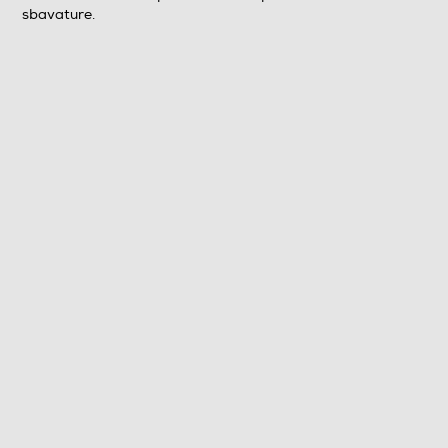
sbavature.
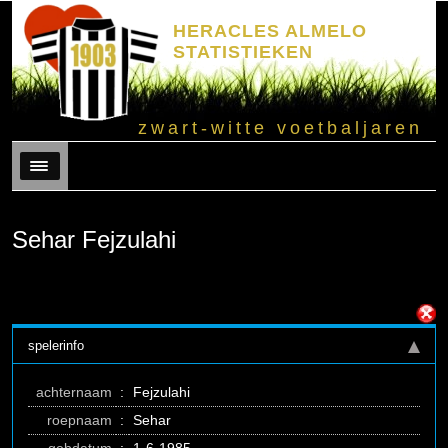
HERACLES ALMELO
STATISTIEKEN
zwart-witte voetbaljaren
Menu
Sehar Fejzulahi
spelerinfo
achternaam
:
Fejzulahi
roepnaam
:
Sehar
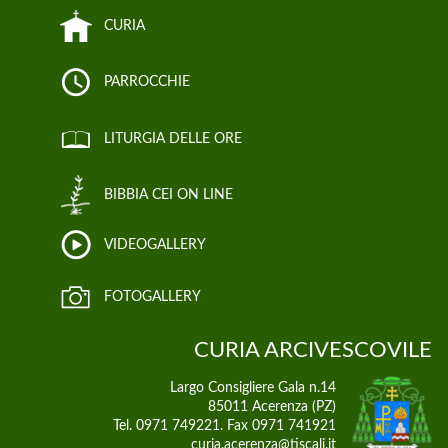
CURIA
PARROCCHIE
LITURGIA DELLE ORE
BIBBIA CEI ON LINE
VIDEOGALLERY
FOTOGALLERY
CURIA ARCIVESCOVILE
Largo Consigliere Gala n.14
85011 Acerenza (PZ)
Tel. 0971 749221. Fax 0971 741921
curia.acerenza@tiscali.it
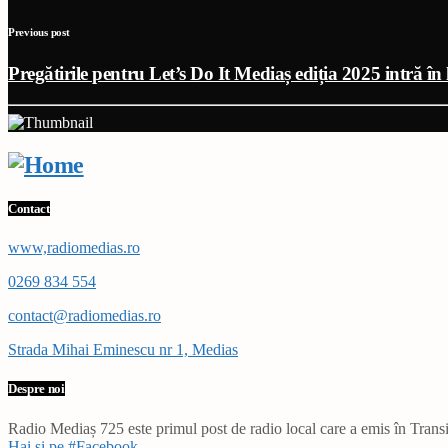
Previous post
Pregătirile pentru Let’s Do It Mediaș ediția 2025 intră în 
Contact
www,radiomedias.ro
0269 834 554
contact@radiomedias.ro
Strada Mihai Eminescu nr 1, Medias
Despre noi
Radio Mediaș 725 este primul post de radio local care a emis în Transil
Hai și pe #Facebook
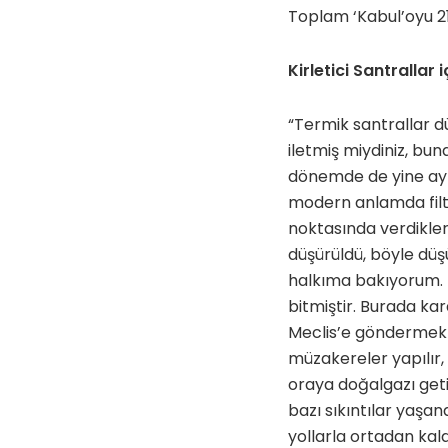
Toplam ‘Kabul’oyu 21
Kirletici Santrallar 
“Termik santrallar d
iletmiş miydiniz, bu
dönemde de yine ayn
modern anlamda filtre
noktasında verdikler
düşürüldü, böyle düş
halkıma bakıyorum. Ha
bitmiştir. Burada kar
Meclis’e göndermekte
müzakereler yapılır,
oraya doğalgazı getir
bazı sıkıntılar yaşana
yollarla ortadan kaldı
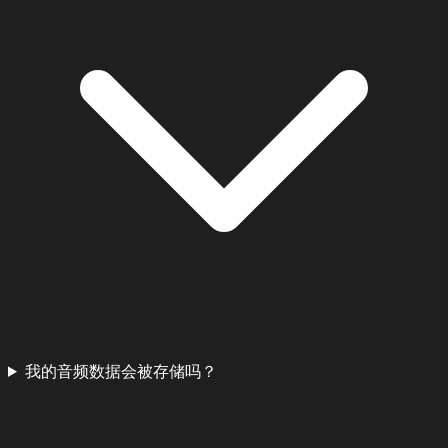
我的音频数据会被存储吗？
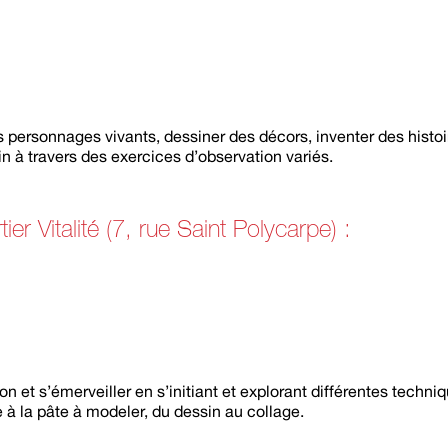
s personnages vivants, dessiner des décors, inventer des histo
travers des exercices d’observation variés.
ier Vitalité (7, rue Saint Polycarpe) :
et s’émerveiller en s’initiant et explorant différentes techni
à la pâte à modeler, du dessin au collage.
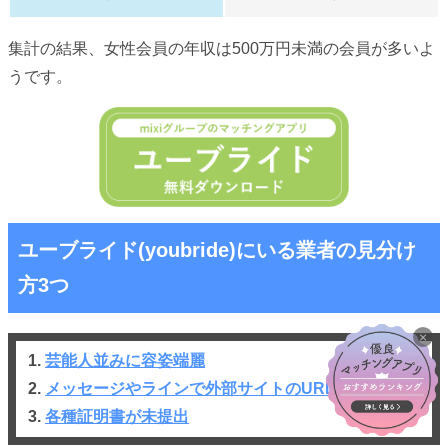
集計の結果、女性会員の年収は500万円未満の会員が多いよ
うです。
ユーブライド(youbride)にいる業者の見分け
方3つ
×
1.
芸能人並みに容姿端麗
2.
メッセージやラインで外部サイトのURLが送られる
3.
各種証明書が未提出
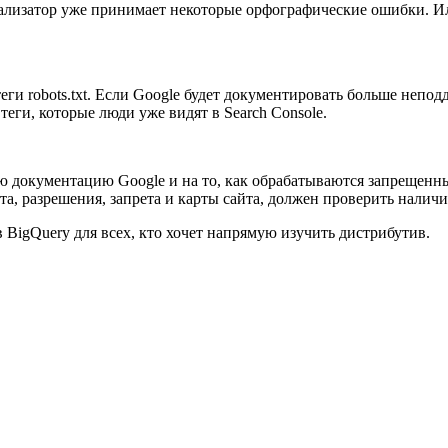
ализатор уже принимает некоторые орфографические ошибки. Илл
еги robots.txt. Если Google будет документировать больше неп
ги, которые люди уже видят в Search Console.
документацию Google и на то, как обрабатываются запрещенные 
а, разрешения, запрета и карты сайта, должен проверить наличие
BigQuery для всех, кто хочет напрямую изучить дистрибутив.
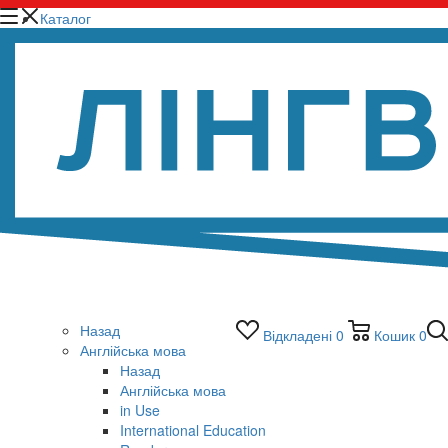
Каталог
Назад
Відкладені
0
Кошик
0
Англійська мова
Назад
Англійська мова
in Use
International Education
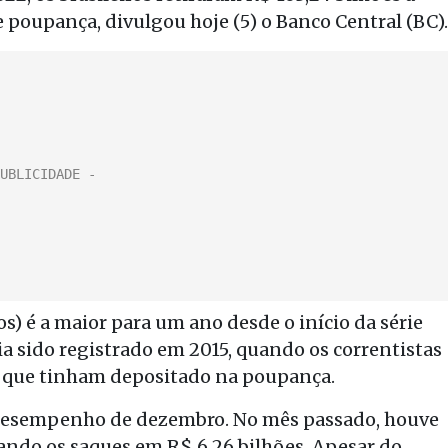
poupança, divulgou hoje (5) o Banco Central (BC).
s) é a maior para um ano desde o início da série
via sido registrado em 2015, quando os correntistas
o que tinham depositado na poupança.
o desempenho de dezembro. No mês passado, houve
ando os saques em R$ 6,26 bilhões. Apesar do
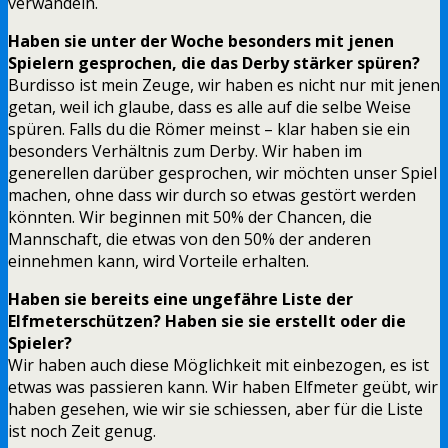
verwandeln.
Haben sie unter der Woche besonders mit jenen
Spielern gesprochen, die das Derby stärker spüren?
Burdisso ist mein Zeuge, wir haben es nicht nur mit jenen
getan, weil ich glaube, dass es alle auf die selbe Weise
spüren. Falls du die Römer meinst – klar haben sie ein
besonders Verhältnis zum Derby. Wir haben im
generellen darüber gesprochen, wir möchten unser Spiel
machen, ohne dass wir durch so etwas gestört werden
könnten. Wir beginnen mit 50% der Chancen, die
Mannschaft, die etwas von den 50% der anderen
einnehmen kann, wird Vorteile erhalten.
Haben sie bereits eine ungefähre Liste der
Elfmeterschützen? Haben sie sie erstellt oder die
Spieler?
Wir haben auch diese Möglichkeit mit einbezogen, es ist
etwas was passieren kann. Wir haben Elfmeter geübt, wir
haben gesehen, wie wir sie schiessen, aber für die Liste
ist noch Zeit genug.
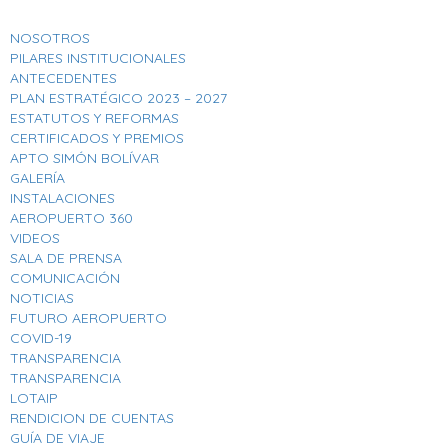
NOSOTROS
PILARES INSTITUCIONALES
ANTECEDENTES
PLAN ESTRATÉGICO 2023 – 2027
ESTATUTOS Y REFORMAS
CERTIFICADOS Y PREMIOS
APTO SIMÓN BOLÍVAR
GALERÍA
INSTALACIONES
AEROPUERTO 360
VIDEOS
SALA DE PRENSA
COMUNICACIÓN
NOTICIAS
FUTURO AEROPUERTO
COVID-19
TRANSPARENCIA
TRANSPARENCIA
LOTAIP
RENDICION DE CUENTAS
GUÍA DE VIAJE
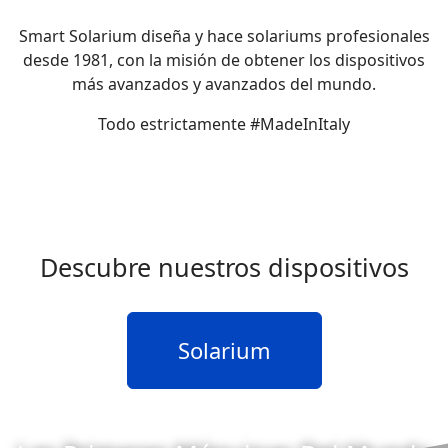
Smart Solarium diseña y hace solariums profesionales
desde 1981, con la misión de obtener los dispositivos
más avanzados y avanzados del mundo.
Todo estrictamente #MadeInItaly
Descubre nuestros dispositivos
Solarium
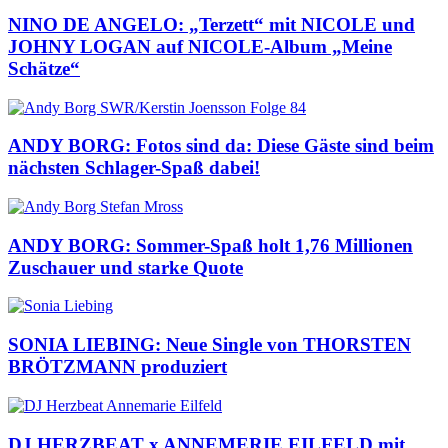
NINO DE ANGELO: „Terzett“ mit NICOLE und
JOHNY LOGAN auf NICOLE-Album „Meine
Schätze“
ANDY BORG: Fotos sind da: Diese Gäste sind beim
nächsten Schlager-Spaß dabei!
ANDY BORG: Sommer-Spaß holt 1,76 Millionen
Zuschauer und starke Quote
SONIA LIEBING: Neue Single von THORSTEN
BRÖTZMANN produziert
DJ HERZBEAT x ANNEMERIE EILFELD mit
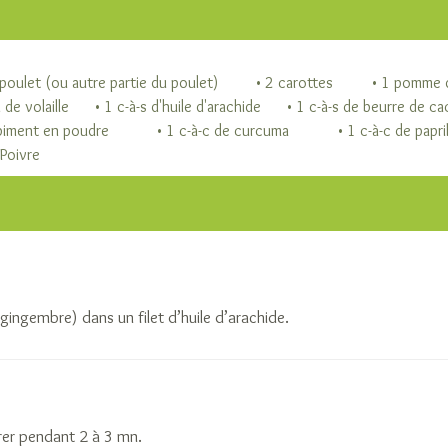
poulet (ou autre partie du poulet)
• 2 carottes
• 1 pomme d
 de volaille
• 1 c-à-s d'huile d'arachide
• 1 c-à-s de beurre de c
 piment en poudre
• 1 c-à-c de curcuma
• 1 c-à-c de papr
 Poivre
 gingembre) dans un filet d’huile d’arachide.
rer pendant 2 à 3 mn.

• • • • •

__Aim of the task__. Your reply should consist solely of the lines above from the line containing "Previous post" up to and including the line containing "spüren. Falls du", reproduced exactly, minus the pictures.

__The answer__.
Previous post
Pregătirile pentru Let’s Do It Mediaș ediția 2025 intră în 
Contact
www,radiomedias.ro
0269 834 554
contact@radiomedias.ro
Strada Mihai Eminescu nr 1, Medias
Despre noi
Radio Mediaș 725 este primul post de radio local care a emis în Transil
Hai și pe #Facebook
Toplam ‘Kabul’oyu 21
Kirletici Santrallar 
“Termik santrallar d
iletmiş miydiniz, bu
dönemde de yine ayn
modern anlamda filtre
noktasında verdikler
düşürüldü, böyle düş
halkıma bakıyorum. Ha
bitmiştir. Burada kar
Meclis’e göndermekte
müzakereler yapılır,
oraya doğalgazı getir
bazı sıkıntılar yaşana
yollarla ortadan kaldı
我的音频数据会被存储吗？
s personnages vivants, dessiner des décors, inventer des histo
travers des exercices d’observation variés.
ier Vitalité (7, rue Saint Polycarpe) :
et s’émerveiller en s’initiant et explorant différentes techni
à la pâte à modeler, du dessin au collage.
集計の結果、女性会員の年収は500万円未満の会員が多いよ
うです。
ユーブライド(youbride)にいる業者の見分け
方3つ
×
1.
芸能人並みに容姿端麗
2.
メッセージやラインで外部サイトのURLが送られる
3.
各種証明書が未提出
ализатор уже принимает некоторые орфографические ошибки. Илл
еги robots.txt. Если Google будет документировать больше неп
ги, которые люди уже видят в Search Console.
документацию Google и на то, как обрабатываются запрещенные 
а, разрешения, запрета и карты сайта, должен проверить наличие
BigQuery для всех, кто хочет напрямую изучить дистрибутив.
Каталог
Назад
Відкладені
0
Кошик
0
Англійська мова
Назад
Англійська мова
in Use
International Education
poupança, divulgou hoje (5) o Banco Central (BC).
s) é a maior para um ano desde o início da série
via sido registrado em 2015, quando os correntistas
o que tinham depositado na poupança.
o desempenho de dezembro. No mês passado, houve
ando os saques em R$ 6,26 bilhões. Apesar do
verwandeln.
Haben sie unter der Woche besonders mit jenen
Spielern gesprochen, die das Derby stärker spüren?
Burdisso ist mein Zeuge, wir haben es nicht nur mit jenen
getan, weil ich glaube, dass es alle auf die selbe Weise
spüren. Falls du die Römer meinst – klar haben sie ein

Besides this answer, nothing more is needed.